Biobank for Translational Medicine Unit, Department of Pathology, European Institute of Oncology, Milan, Italy; University of Milan, School of Medicine, Italy.
Biobank for Translational Medicine Unit, Department of Pathology, European Institute of Oncology, Milan, Italy.
Breast. 2018 Feb;37:207-214. doi: 10.1016/j.breast.2017.03.010. Epub 2017 Mar 28.

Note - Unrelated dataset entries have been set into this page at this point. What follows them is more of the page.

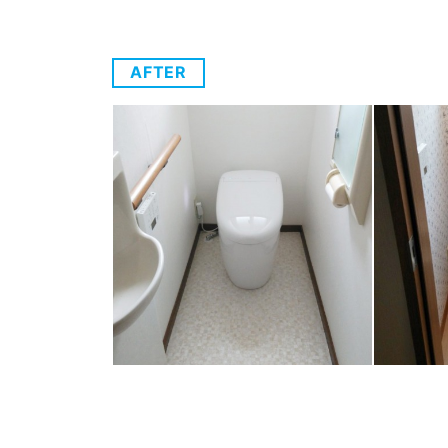
AFTER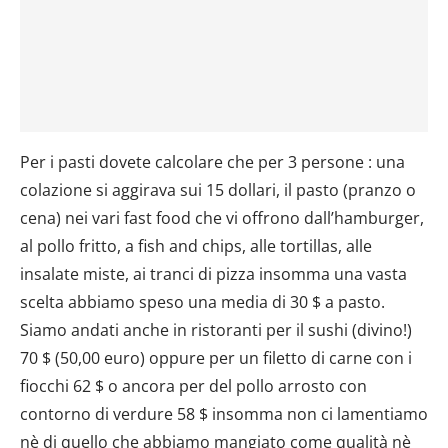
Per i pasti dovete calcolare che per 3 persone : una
colazione si aggirava sui 15 dollari, il pasto (pranzo o
cena) nei vari fast food che vi offrono dall’hamburger,
al pollo fritto, a fish and chips, alle tortillas, alle
insalate miste, ai tranci di pizza insomma una vasta
scelta abbiamo speso una media di 30 $ a pasto.
Siamo andati anche in ristoranti per il sushi (divino!)
70 $ (50,00 euro) oppure per un filetto di carne con i
fiocchi 62 $ o ancora per del pollo arrosto con
contorno di verdure 58 $ insomma non ci lamentiamo
nè di quello che abbiamo mangiato come qualità nè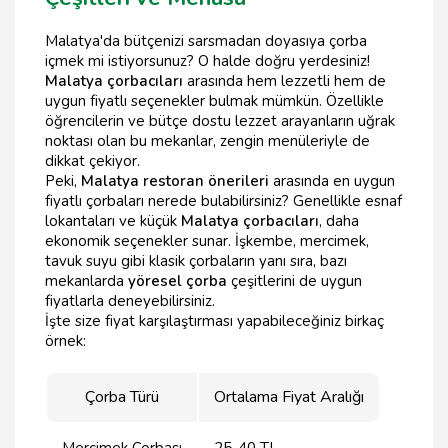
Malatya'da bütçenizi sarsmadan doyasıya çorba
içmek mi istiyorsunuz? O halde doğru yerdesiniz!
Malatya çorbacıları
arasında hem lezzetli hem de
uygun fiyatlı seçenekler bulmak mümkün. Özellikle
öğrencilerin ve bütçe dostu lezzet arayanların uğrak
noktası olan bu mekanlar, zengin menüleriyle de
dikkat çekiyor.
Peki,
Malatya restoran önerileri
arasında en uygun
fiyatlı çorbaları nerede bulabilirsiniz? Genellikle esnaf
lokantaları ve küçük
Malatya çorbacıları
, daha
ekonomik seçenekler sunar. İşkembe, mercimek,
tavuk suyu gibi klasik çorbaların yanı sıra, bazı
mekanlarda
yöresel çorba
çeşitlerini de uygun
fiyatlarla deneyebilirsiniz.
İşte size fiyat karşılaştırması yapabileceğiniz birkaç
örnek:
Çorba Türü
Ortalama Fiyat Aralığı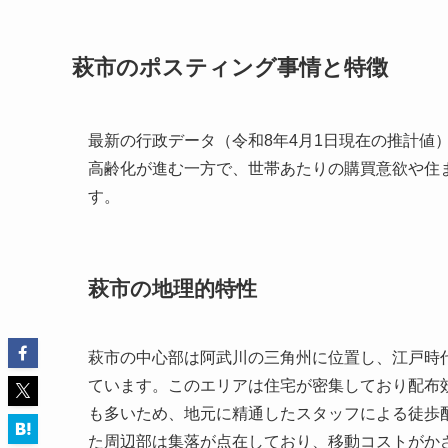
萩市のポスティング事情と特徴
最新の行政データ（令和8年4月1日現在の推計値
高齢化が進む一方で、世帯あたりの購買意欲や住
す。
萩市の地理的特性
萩市の中心部は阿武川の三角州に位置し、江戸時
ています。このエリアは住宅が密集しており配布
も多いため、地元に精通したスタッフによる徒歩
た周辺部は集落が点在しており、移動コストがか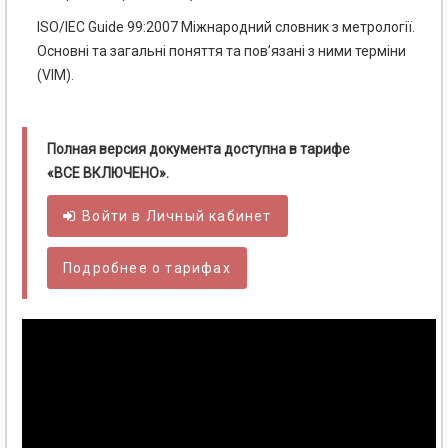
ISO/IEC Guide 99:2007 Міжнародний словник з метрології.
Основні та загальні поняття та пов’язані з ними терміни
(VIM).
Полная версия документа доступна в тарифе
«ВСЕ ВКЛЮЧЕНО».
Войти в
Личный
кабинет
Подробнее о тарифах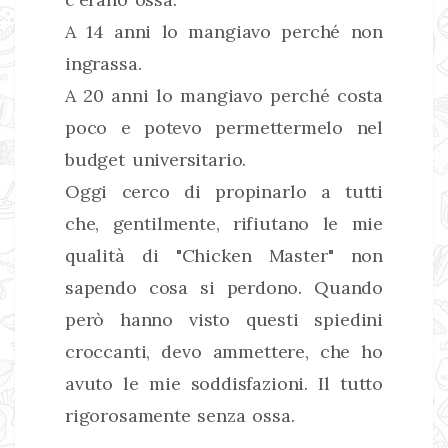
A 14 anni lo mangiavo perché non
ingrassa.
A 20 anni lo mangiavo perché costa
poco e potevo permettermelo nel
budget universitario.
Oggi cerco di propinarlo a tutti
che, gentilmente, rifiutano le mie
qualità di "Chicken Master" non
sapendo cosa si perdono. Quando
però hanno visto questi spiedini
croccanti, devo ammettere, che ho
avuto le mie soddisfazioni. Il tutto
rigorosamente senza ossa.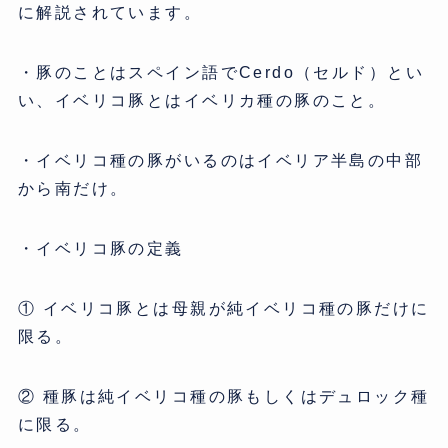
に解説されています。
・豚のことはスペイン語でCerdo（セルド）とい
い、イベリコ豚とはイベリカ種の豚のこと。
・イベリコ種の豚がいるのはイベリア半島の中部
から南だけ。
・イベリコ豚の定義
① イベリコ豚とは母親が純イベリコ種の豚だけに
限る。
② 種豚は純イベリコ種の豚もしくはデュロック種
に限る。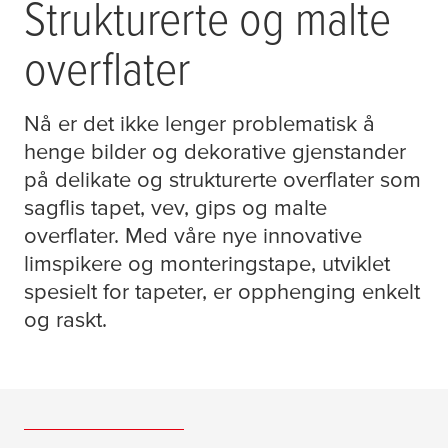
Strukturerte og malte
overflater
Nå er det ikke lenger problematisk å
henge bilder og dekorative gjenstander
på delikate og strukturerte overflater som
sagflis tapet, vev, gips og malte
overflater. Med våre nye innovative
limspikere og monteringstape, utviklet
spesielt for tapeter, er opphenging enkelt
og raskt.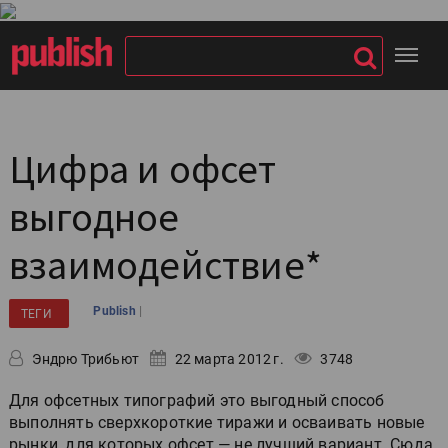
Цифра и офсет
выгодное
взаимодействие*
|
Publish
ТЕГИ
Эндрю Трибьют
22 марта 2012 г.
3748
Для офсетных типографий это выгодный способ
выполнять сверхкороткие тиражи и осваивать новые
рынки, для которых офсет — не лучший вариант. Сюда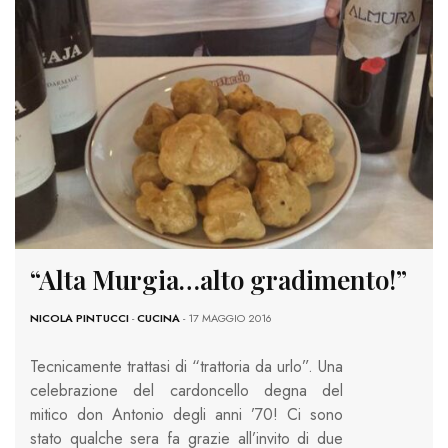
“Alta Murgia…alto gradimento!”
NICOLA PINTUCCI
-
CUCINA
- 17 MAGGIO 2016
Tecnicamente trattasi di “trattoria da urlo”. Una
celebrazione del cardoncello degna del
mitico don Antonio degli anni ’70! Ci sono
stato qualche sera fa grazie all’invito di due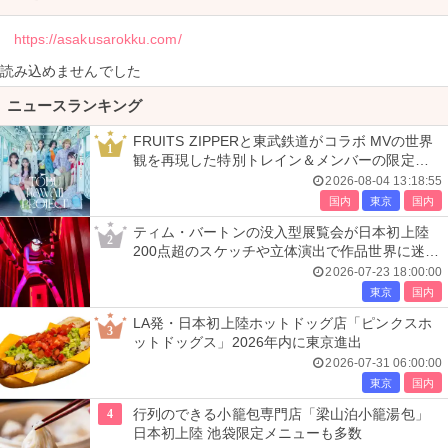
https://asakusarokku.com/
読み込めませんでした
ニュースランキング
FRUITS ZIPPERと東武鉄道がコラボ MVの世界
1
観を再現した特別トレイン＆メンバーの限定ア
ナウンス
2026-08-04 13:18:55
国内
東京
国内
ティム・バートンの没入型展覧会が日本初上陸
2
200点超のスケッチや立体演出で作品世界に迷い
込む
2026-07-23 18:00:00
東京
国内
LA発・日本初上陸ホットドッグ店「ピンクスホ
3
ットドッグス」2026年内に東京進出
2026-07-31 06:00:00
東京
国内
4
行列のできる小籠包専門店「梁山泊小籠湯包」
日本初上陸 池袋限定メニューも多数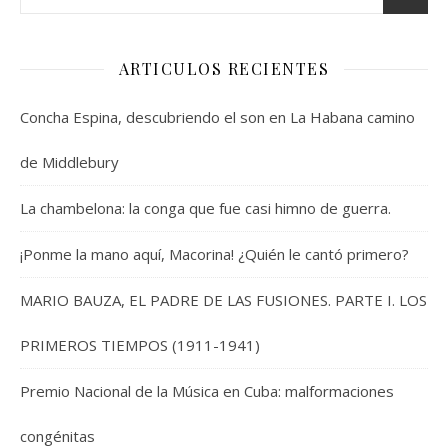
ARTICULOS RECIENTES
Concha Espina, descubriendo el son en La Habana camino
de Middlebury
La chambelona: la conga que fue casi himno de guerra.
¡Ponme la mano aquí, Macorina! ¿Quién le cantó primero?
MARIO BAUZA, EL PADRE DE LAS FUSIONES. PARTE I. LOS
PRIMEROS TIEMPOS (1911-1941)
Premio Nacional de la Música en Cuba: malformaciones
congénitas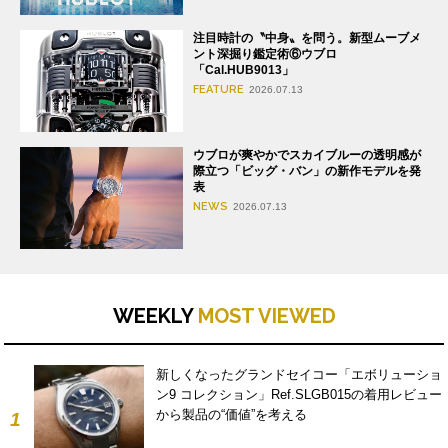
注目時計の〝中身〟を問う。新型ムーブメ
ント深掘り鑑定術⑥ウブロ
「Cal.HUB9013」
FEATURE
2026.07.13
ウブロが爽やかでスカイブルーの透明感が
際立つ「ビッグ・バン」の新作モデルを発
表
NEWS
2026.07.13
WEEKLY
MOST VIEWED
新しくなったグランドセイコー「エボリューショ
ン9 コレクション」Ref.SLGB015の着用レビュー
から製品の“価値”を考える
1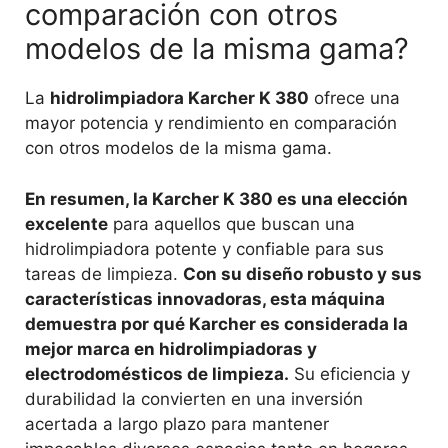
comparación con otros
modelos de la misma gama?
La
hidrolimpiadora Karcher K 380
ofrece una
mayor potencia y rendimiento en comparación
con otros modelos de la misma gama.
En resumen, la Karcher K 380 es una elección
excelente
para aquellos que buscan una
hidrolimpiadora potente y confiable para sus
tareas de limpieza.
Con su diseño robusto y sus
características innovadoras, esta máquina
demuestra por qué Karcher es considerada la
mejor marca en hidrolimpiadoras y
electrodomésticos de limpieza.
Su eficiencia y
durabilidad la convierten en una inversión
acertada a largo plazo para mantener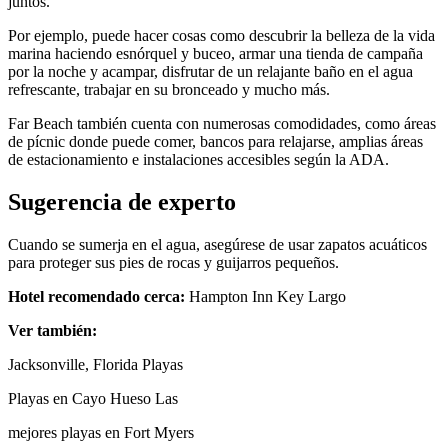
juntos.
Por ejemplo, puede hacer cosas como descubrir la belleza de la vida
marina haciendo esnórquel y buceo, armar una tienda de campaña
por la noche y acampar, disfrutar de un relajante baño en el agua
refrescante, trabajar en su bronceado y mucho más.
Far Beach también cuenta con numerosas comodidades, como áreas
de pícnic donde puede comer, bancos para relajarse, amplias áreas
de estacionamiento e instalaciones accesibles según la ADA.
Sugerencia de experto
Cuando se sumerja en el agua, asegúrese de usar zapatos acuáticos
para proteger sus pies de rocas y guijarros pequeños.
Hotel recomendado cerca:
Hampton Inn Key Largo
Ver también:
Jacksonville, Florida Playas
Playas en Cayo Hueso Las
mejores playas en Fort Myers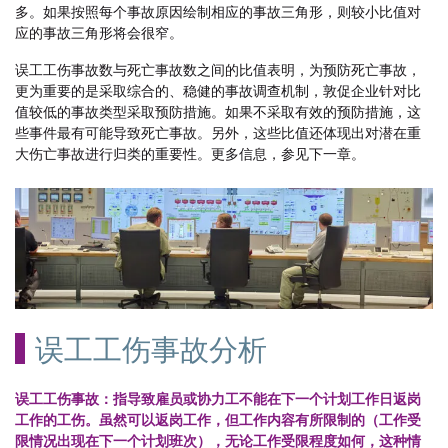
多。如果按照每个事故原因绘制相应的事故三角形，则较小比值对
应的事故三角形将会很窄。
误工工伤事故数与死亡事故数之间的比值表明，为预防死亡事故，
更为重要的是采取综合的、稳健的事故调查机制，敦促企业针对比
值较低的事故类型采取预防措施。如果不采取有效的预防措施，这
些事件最有可能导致死亡事故。另外，这些比值还体现出对潜在重
大伤亡事故进行归类的重要性。更多信息，参见下一章。
误工工伤事故分析
误工工伤事故：指导致雇员或协力工不能在下一个计划工作日返岗
工作的工伤。虽然可以返岗工作，但工作内容有所限制的（工作受
限情况出现在下一个计划班次），无论工作受限程度如何，这种情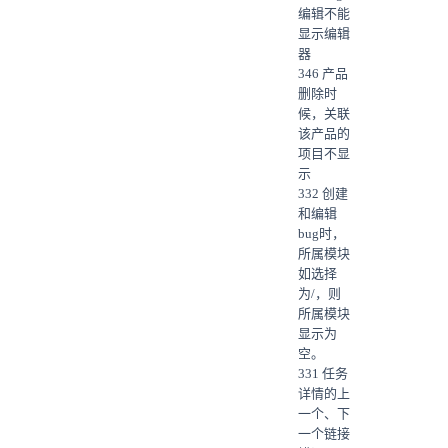
编辑不能
显示编辑
器
346 产品
删除时
候，关联
该产品的
项目不显
示
332 创建
和编辑
bug时，
所属模块
如选择
为/，则
所属模块
显示为
空。
331 任务
详情的上
一个、下
一个链接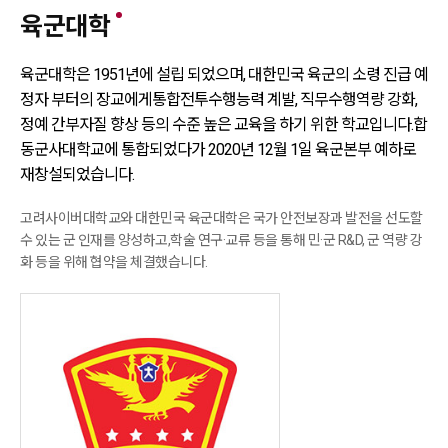
육군대학
육군대학은 1951년에 설립 되었으며, 대한민국 육군의 소령 진급 예
정자 부터의 장교에게
통합전투수행능력 계발, 직무수행역량 강화,
정예 간부자질 향상 등의 수준 높은 교육을 하기 위한 학교입니다.
합
동군사대학교에 통합되었다가 2020년 12월 1일 육군본부 예하로
재창설되었습니다.
고려사이버대학교와 대한민국 육군대학은 국가 안전보장과 발전을 선도할
수 있는 군 인재를 양성하고,
학술 연구·교류 등을 통해 민·군 R&D, 군 역량 강
화 등을 위해 협약을 체결했습니다.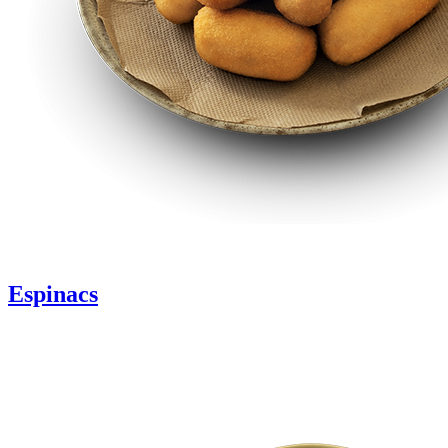
Espinacs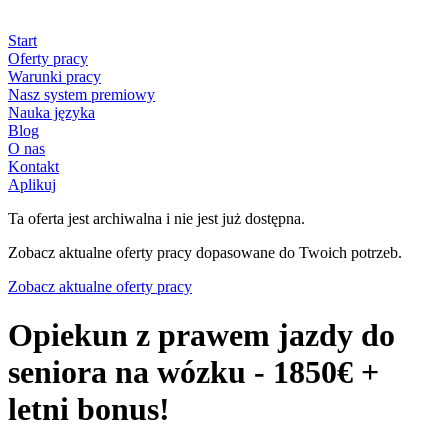
Start
Oferty pracy
Warunki pracy
Nasz system premiowy
Nauka języka
Blog
O nas
Kontakt
Aplikuj
Ta oferta jest archiwalna i nie jest już dostępna.
Zobacz aktualne oferty pracy dopasowane do Twoich potrzeb.
Zobacz aktualne oferty pracy
Opiekun z prawem jazdy do
seniora na wózku - 1850€ +
letni bonus!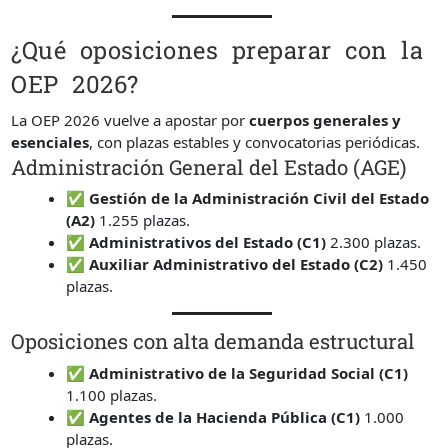
¿Qué oposiciones preparar con la
OEP 2026?
La OEP 2026 vuelve a apostar por
cuerpos generales y
esenciales
, con plazas estables y convocatorias periódicas.
Administración General del Estado (AGE)
✅
Gestión de la Administración Civil del Estado
(A2)
1.255 plazas.
✅
Administrativos del Estado (C1)
2.300 plazas.
✅
Auxiliar Administrativo del Estado (C2)
1.450
plazas.
Oposiciones con alta demanda estructural
✅
Administrativo de la Seguridad Social (C1)
1.100 plazas.
✅
Agentes de la Hacienda Pública (C1)
1.000
plazas.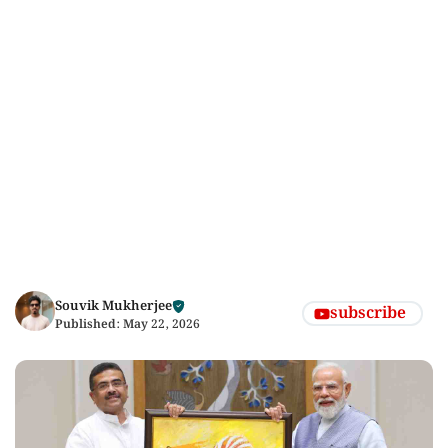
Souvik Mukherjee
subscribe
Published:
May 22, 2026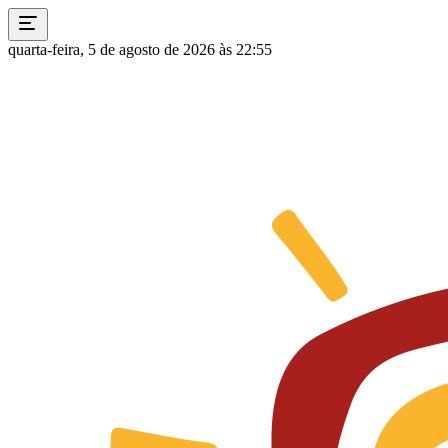
quarta-feira, 5 de agosto de 2026 às 22:55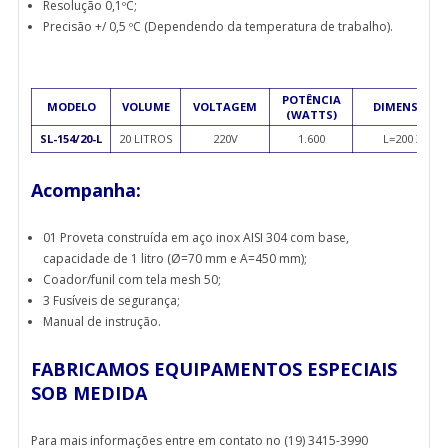
Resolução 0,1ºC;
Precisão +/ 0,5 ºC (Dependendo da temperatura de trabalho).
POTÊNCIA
MODELO
VOLUME
VOLTAGEM
DIMENSÃO I
(WATTS)
SL-154/20-L
20 LITROS
220V
1.600
L=200 X P=2
Acompanha:
01 Proveta construída em aço inox AISI 304 com base,
capacidade de 1 litro (Ø=70 mm e A=450 mm);
Coador/funil com tela mesh 50;
3 Fusíveis de segurança;
Manual de instrução.
FABRICAMOS EQUIPAMENTOS ESPECIAIS
SOB MEDIDA
Para mais informações entre em contato no (19) 3415-3990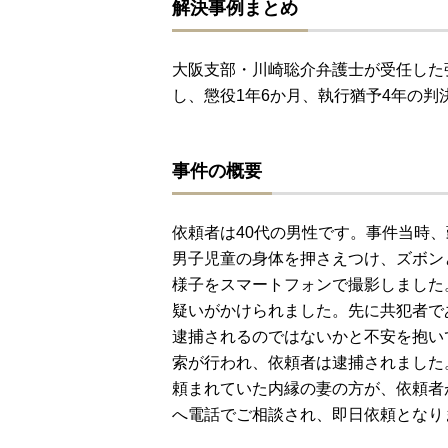
解決事例まとめ
大阪支部・川崎聡介弁護士が受任した
し、懲役1年6か月、執行猶予4年の判
事件の概要
依頼者は40代の男性です。事件当時
男子児童の身体を押さえつけ、ズボン
様子をスマートフォンで撮影しました
疑いがかけられました。先に共犯者で
逮捕されるのではないかと不安を抱い
索が行われ、依頼者は逮捕されました
頼まれていた内縁の妻の方が、依頼者
へ電話でご相談され、即日依頼となり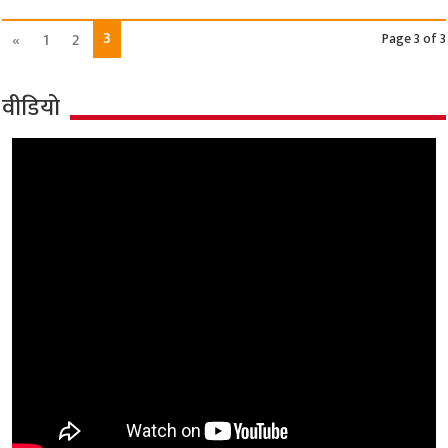
3
«
1
2
Page 3 of 3
वीडियो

Immunoediting represents a complex and dynamic process involving cancer and immune system cells, composed by three intertwined phases: elimination, equilibrium and escape. A large number of immune cell subtypes are involved, each playing a peculiar role in interacting with cancer cells: cytotoxic CD8 T cells play a main role in cancer killing by inducing tumor cell death, while FOXP3+ T-regulatory cells represent an immune-inhibitory cell subtype. The evaluation of tumor infiltrating lymphocytes (TILs) in H&E routine samples has been shown to represent a reliable surrogate of the immune anti-tumor activity and a robust independent prognostic biomarker in breast cancer (BC) patients, especially in the Tripe Negative and HER2+ subtypes. The present review addresses the mechanisms of breast cancer immunoediting, its cell complexity and prognostic/predictive relevance, providing evidence that TILs represent one the most promising biomarkers for BC patients.
免疫编辑代表一个复杂和动态的过程,涉及癌症和免疫系统细胞,由三个相互交织的阶段组成:消除、平衡和逃逸。大量的免疫细胞亚型参与其中,每种细胞在与癌细胞相互作用中都起着独特的作用:细胞毒性 CD8 T 细胞通过诱导肿瘤细胞死亡在癌症杀伤中起主要作用,而 FOXP3+T 调节细胞则代表一种免疫抑制细胞亚型。在 H&E 常规样本中评估肿瘤浸润淋巴细胞 (TILs) 已被证明是一种可靠的替代物,可以代表乳腺癌 (BC) 患者的免疫抗肿瘤活性和强大的独立预后生物标志物,尤其是在三阴性和 HER2+ 亚型中。本综述探讨了乳腺癌免疫编辑的机制、其细胞复杂性和预后/预测相关性,为 TILs 作为 BC 患者最有前途的生物标志物之一提供了证据。